Waukesha - The Golden Guernsey dairy processing plant in Waukesha that supplies milk to schools and supermarkets was closed suddenly Saturday when employees showed up for work and were told not to stay, sources said.

Lynn Hiemke, president of Mapleton Dairy Haulers in Oconomowoc, said he was told by Golden Guernsey managers early Saturday that the plant was shutting down.

Hiemke said he was stunned by the closing and left scrambling as he tried to find alternate supplies of milk for hundreds of local schools.

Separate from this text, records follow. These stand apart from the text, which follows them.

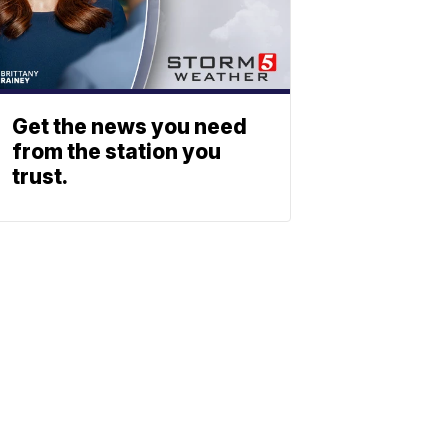
Get the news you need
from the station you
trust.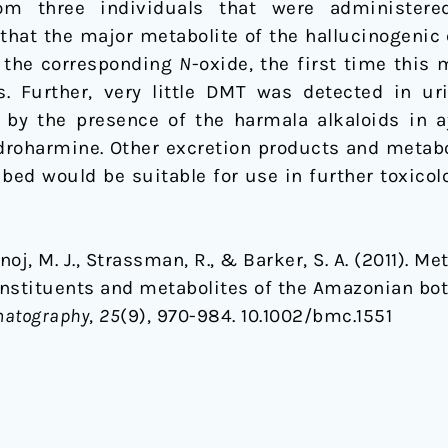
rom three individuals that were administer
that the major metabolite of the hallucinogeni
s the corresponding
N
-oxide, the first time this
 Further, very little DMT was detected in urin
by the presence of the harmala alkaloids in 
droharmine. Other excretion products and metabo
bed would be suitable for use in further toxicolo
anoj, M. J., Strassman, R., & Barker, S. A. (2011). M
onstituents and metabolites of the Amazonian bo
matography
,
25
(9), 970-984. 10.1002/bmc.1551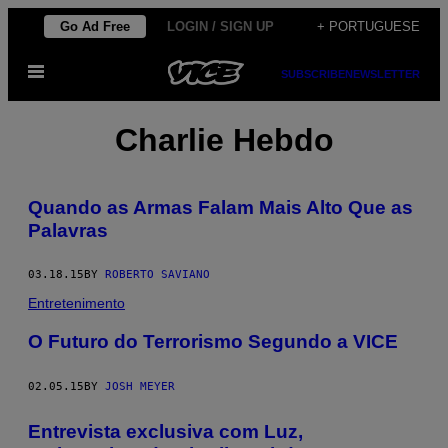
Skip
Go Ad Free
LOGIN / SIGN UP
+ PORTUGUESE
to
Open
content
SUBSCRIBE
NEWSLETTER
Menu
Charlie Hebdo
Quando as Armas Falam Mais Alto Que as
Palavras
03.18.15
BY
ROBERTO SAVIANO
Entretenimento
O Futuro do Terrorismo Segundo a VICE
02.05.15
BY
JOSH MEYER
Entrevista exclusiva com Luz,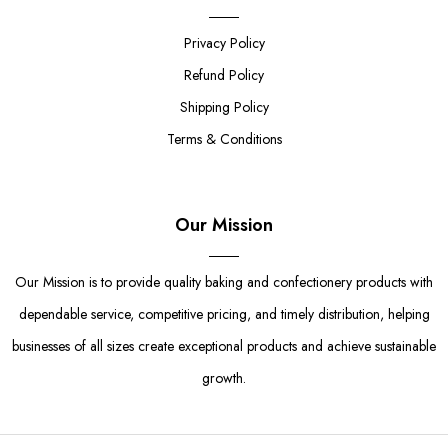
Privacy Policy
Refund Policy
Shipping Policy
Terms & Conditions
Our Mission
Our Mission is to provide quality baking and confectionery products with
dependable service, competitive pricing, and timely distribution, helping
businesses of all sizes create exceptional products and achieve sustainable
growth.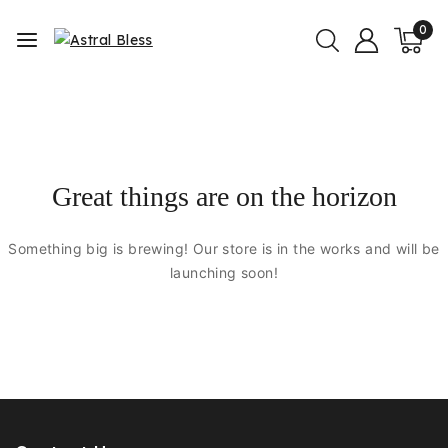
0
Great things are on the horizon
Something big is brewing! Our store is in the works and will be
launching soon!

“There’s going to be schools without milk on Monday morning - a lot of them - and they don’t know it yet,” he said.

[...]

The U.S. Department of Justice - along with attorneys general in Wisconsin, Illinois and Michigan - had raised concerns that Dean Foods would have too much of a share of the school milk supply in Wisconsin and Michigan’s Upper Peninsula. As a result, they required Dean to sell the Waukesha plant while allowing it to retain its dairy processing plant in De Pere, just south of Green Bay.

(13) Comments
Posted by Owen at 1106 hrs
Economy + Politics + Politics - General + Politics - Wisconsin

  1. That cuts it! We need a blue ribbon panel to investigate this, and an independent prosecutor to go after that evil, racist money making, not paying their fair share company. They’re likely non-union too. Next, we need a new gov’t department. After all, only Washington, our over-lords and masters can fix this. Sheesh.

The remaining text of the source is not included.